:: Action item ::
Check every line below for the string "could", and copy the lines that contain it.

### Information shown

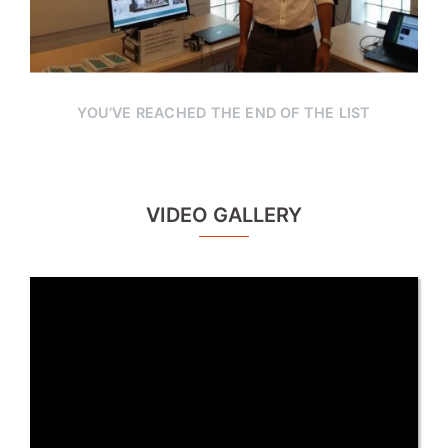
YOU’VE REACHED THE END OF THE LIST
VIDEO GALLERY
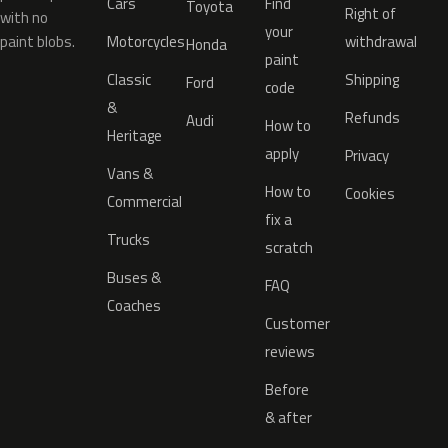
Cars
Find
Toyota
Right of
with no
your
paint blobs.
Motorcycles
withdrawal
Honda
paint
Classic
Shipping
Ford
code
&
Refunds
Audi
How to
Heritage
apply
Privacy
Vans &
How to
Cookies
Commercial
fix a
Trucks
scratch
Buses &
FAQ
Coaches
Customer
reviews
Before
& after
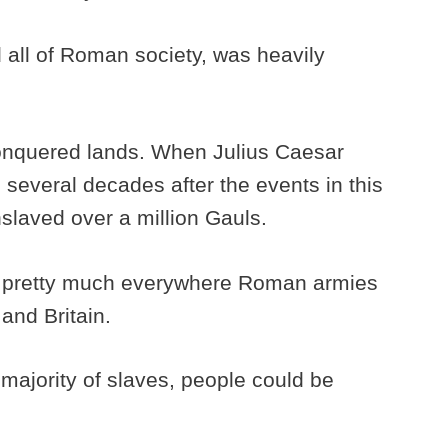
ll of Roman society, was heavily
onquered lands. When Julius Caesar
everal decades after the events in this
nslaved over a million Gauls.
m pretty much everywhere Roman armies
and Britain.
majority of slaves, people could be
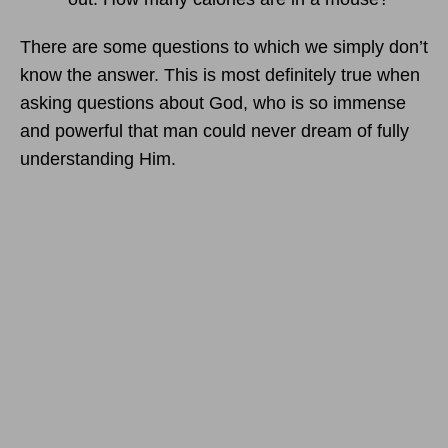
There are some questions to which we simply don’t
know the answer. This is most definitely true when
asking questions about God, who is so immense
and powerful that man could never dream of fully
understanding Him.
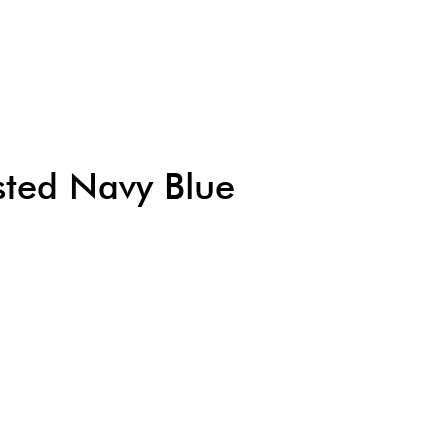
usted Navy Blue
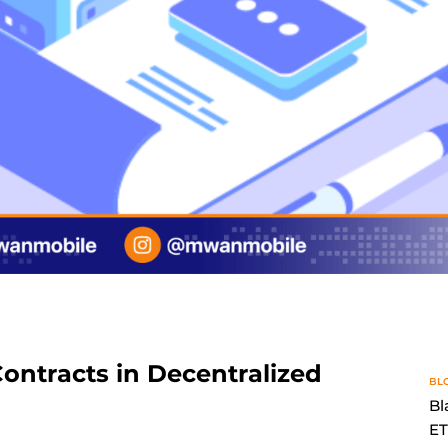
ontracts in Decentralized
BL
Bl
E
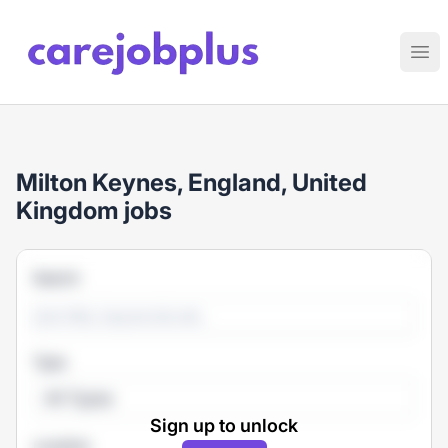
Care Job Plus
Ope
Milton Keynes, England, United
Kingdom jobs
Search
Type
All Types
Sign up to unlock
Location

######

:: The answer ::
majority of slaves, people could be
and powerful that man could never dream of fully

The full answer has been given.